**Assignment:**
Start at the top of the records and, please, print each line exactly through the line that contains "clés d'or , symboles", leaving out all pictures.

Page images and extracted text
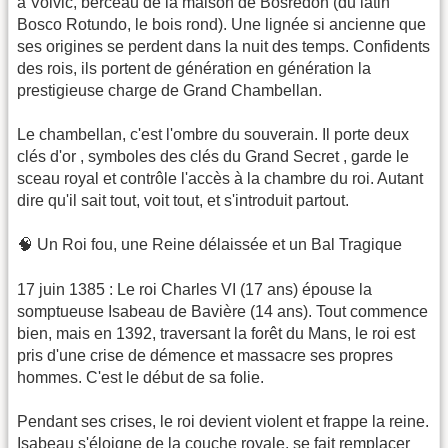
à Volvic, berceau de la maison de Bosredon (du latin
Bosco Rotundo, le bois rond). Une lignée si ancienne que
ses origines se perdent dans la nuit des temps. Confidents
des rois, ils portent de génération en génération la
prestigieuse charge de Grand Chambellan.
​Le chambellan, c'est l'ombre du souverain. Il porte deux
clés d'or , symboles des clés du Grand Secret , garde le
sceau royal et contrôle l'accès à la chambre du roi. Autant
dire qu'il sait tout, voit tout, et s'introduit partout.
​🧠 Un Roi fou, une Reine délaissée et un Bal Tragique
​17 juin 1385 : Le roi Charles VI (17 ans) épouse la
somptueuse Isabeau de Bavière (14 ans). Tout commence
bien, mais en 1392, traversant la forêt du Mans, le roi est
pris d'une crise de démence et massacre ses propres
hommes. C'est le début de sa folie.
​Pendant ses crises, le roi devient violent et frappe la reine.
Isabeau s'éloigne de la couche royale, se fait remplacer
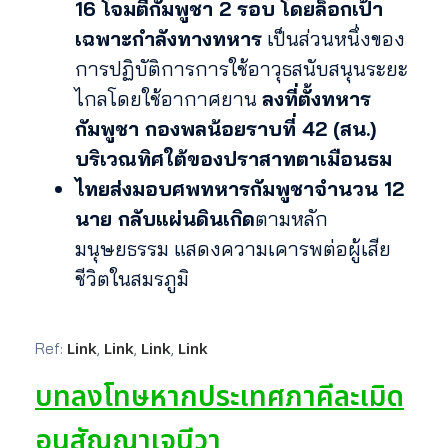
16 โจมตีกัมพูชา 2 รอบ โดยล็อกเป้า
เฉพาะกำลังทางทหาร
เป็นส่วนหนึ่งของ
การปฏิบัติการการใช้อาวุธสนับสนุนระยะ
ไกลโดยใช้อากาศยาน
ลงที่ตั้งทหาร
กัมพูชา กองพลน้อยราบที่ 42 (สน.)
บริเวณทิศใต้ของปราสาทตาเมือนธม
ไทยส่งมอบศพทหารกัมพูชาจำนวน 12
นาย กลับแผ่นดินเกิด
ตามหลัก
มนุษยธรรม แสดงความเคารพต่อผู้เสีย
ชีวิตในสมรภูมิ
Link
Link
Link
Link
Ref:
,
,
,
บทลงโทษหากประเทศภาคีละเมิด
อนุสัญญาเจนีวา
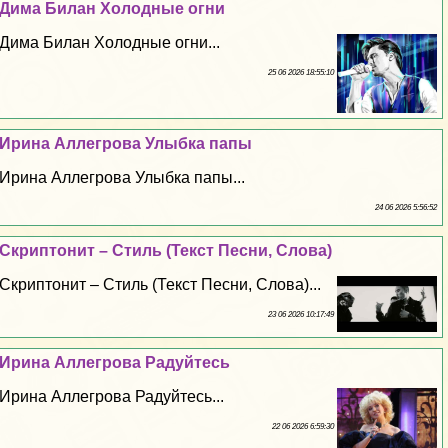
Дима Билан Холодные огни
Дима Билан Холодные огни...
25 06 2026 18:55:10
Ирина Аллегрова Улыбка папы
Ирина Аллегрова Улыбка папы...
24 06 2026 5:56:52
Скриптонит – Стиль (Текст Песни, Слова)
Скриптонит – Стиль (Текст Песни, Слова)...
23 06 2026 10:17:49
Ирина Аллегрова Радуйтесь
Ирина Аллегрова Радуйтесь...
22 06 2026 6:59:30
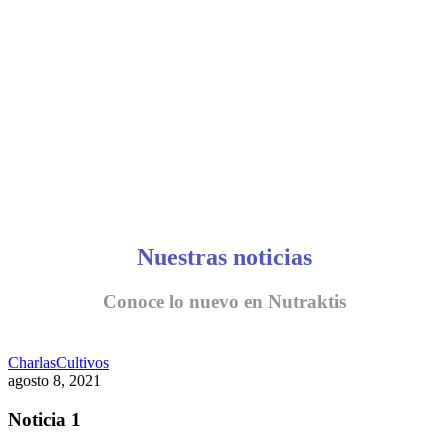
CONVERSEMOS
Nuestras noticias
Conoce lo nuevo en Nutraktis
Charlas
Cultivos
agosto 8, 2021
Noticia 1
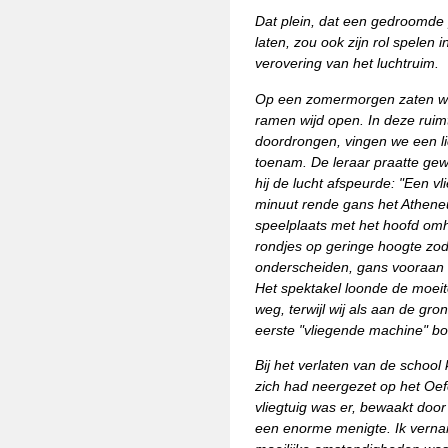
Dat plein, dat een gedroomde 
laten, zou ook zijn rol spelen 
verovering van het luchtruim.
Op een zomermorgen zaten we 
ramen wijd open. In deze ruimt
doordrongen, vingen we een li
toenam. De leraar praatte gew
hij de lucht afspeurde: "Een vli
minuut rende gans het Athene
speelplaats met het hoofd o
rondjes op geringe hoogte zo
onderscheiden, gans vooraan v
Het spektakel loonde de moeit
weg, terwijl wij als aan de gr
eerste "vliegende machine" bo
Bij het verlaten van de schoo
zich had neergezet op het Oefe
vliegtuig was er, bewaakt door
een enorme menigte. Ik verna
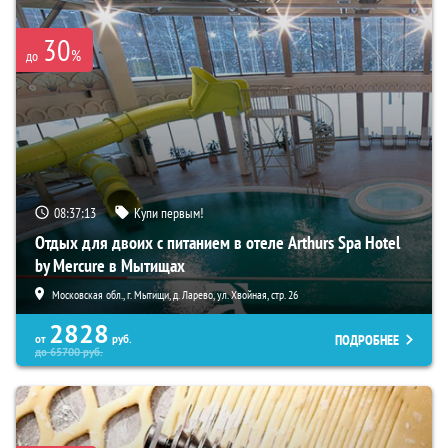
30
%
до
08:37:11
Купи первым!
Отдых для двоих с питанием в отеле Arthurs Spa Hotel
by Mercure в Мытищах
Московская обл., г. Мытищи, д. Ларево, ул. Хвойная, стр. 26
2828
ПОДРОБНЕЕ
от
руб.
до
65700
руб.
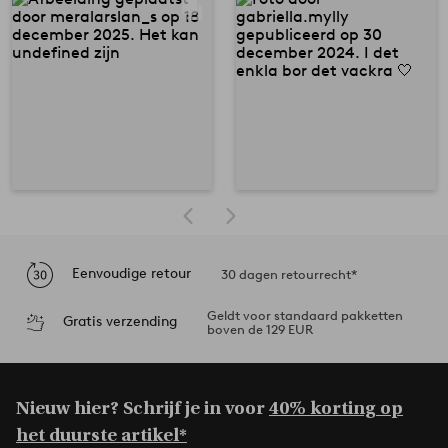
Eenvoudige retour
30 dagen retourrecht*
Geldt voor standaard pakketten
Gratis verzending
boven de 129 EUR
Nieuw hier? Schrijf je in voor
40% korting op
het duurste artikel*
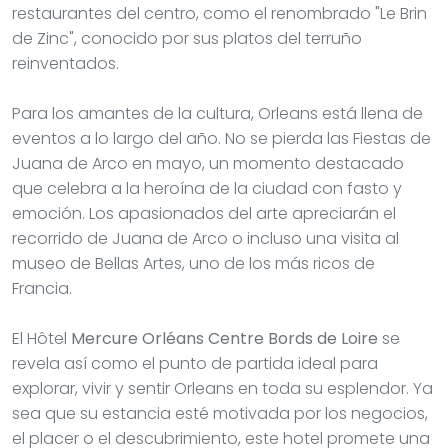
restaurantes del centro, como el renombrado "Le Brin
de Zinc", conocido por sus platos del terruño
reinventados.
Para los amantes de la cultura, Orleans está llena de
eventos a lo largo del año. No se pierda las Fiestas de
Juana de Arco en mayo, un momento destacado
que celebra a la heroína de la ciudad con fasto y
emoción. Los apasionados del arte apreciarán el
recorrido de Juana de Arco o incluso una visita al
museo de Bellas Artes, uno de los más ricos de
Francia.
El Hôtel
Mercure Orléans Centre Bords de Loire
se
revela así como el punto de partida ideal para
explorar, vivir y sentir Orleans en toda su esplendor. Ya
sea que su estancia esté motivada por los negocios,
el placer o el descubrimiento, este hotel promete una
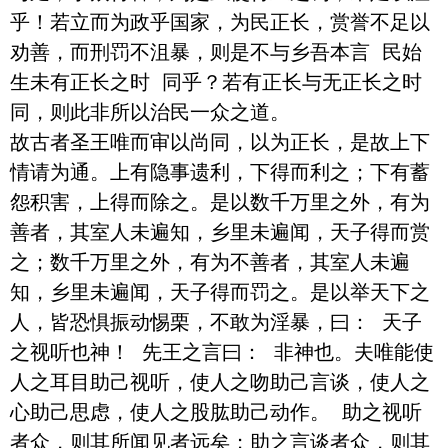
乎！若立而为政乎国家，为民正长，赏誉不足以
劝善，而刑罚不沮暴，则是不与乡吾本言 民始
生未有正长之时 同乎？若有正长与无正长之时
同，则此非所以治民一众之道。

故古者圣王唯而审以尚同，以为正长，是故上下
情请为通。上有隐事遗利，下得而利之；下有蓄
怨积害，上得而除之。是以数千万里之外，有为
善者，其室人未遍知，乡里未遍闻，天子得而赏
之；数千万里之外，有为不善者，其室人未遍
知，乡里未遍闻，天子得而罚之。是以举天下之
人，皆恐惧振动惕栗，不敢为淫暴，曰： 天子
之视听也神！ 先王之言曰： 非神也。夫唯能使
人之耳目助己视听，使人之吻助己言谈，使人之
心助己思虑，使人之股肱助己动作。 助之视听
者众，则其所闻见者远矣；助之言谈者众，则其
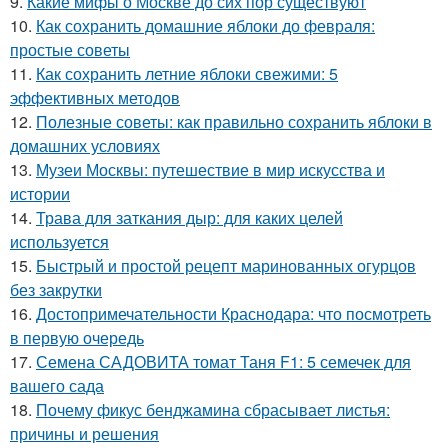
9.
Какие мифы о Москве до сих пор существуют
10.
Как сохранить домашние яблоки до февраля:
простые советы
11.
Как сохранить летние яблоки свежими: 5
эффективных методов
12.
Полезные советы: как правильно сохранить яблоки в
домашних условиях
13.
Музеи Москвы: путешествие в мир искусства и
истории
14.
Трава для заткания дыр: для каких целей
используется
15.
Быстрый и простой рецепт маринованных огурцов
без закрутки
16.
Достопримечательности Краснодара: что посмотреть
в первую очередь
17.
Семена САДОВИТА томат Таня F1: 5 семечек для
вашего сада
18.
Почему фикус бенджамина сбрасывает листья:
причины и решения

**Result of this exercise:**
à Volvic, berceau de la maison de Bosredon (du latin
Bosco Rotundo, le bois rond). Une lignée si ancienne que
ses origines se perdent dans la nuit des temps. Confidents
des rois, ils portent de génération en génération la
prestigieuse charge de Grand Chambellan.
​Le chambellan, c'est l'ombre du souverain. Il porte deux
clés d'or , symboles des clés du Grand Secret , garde le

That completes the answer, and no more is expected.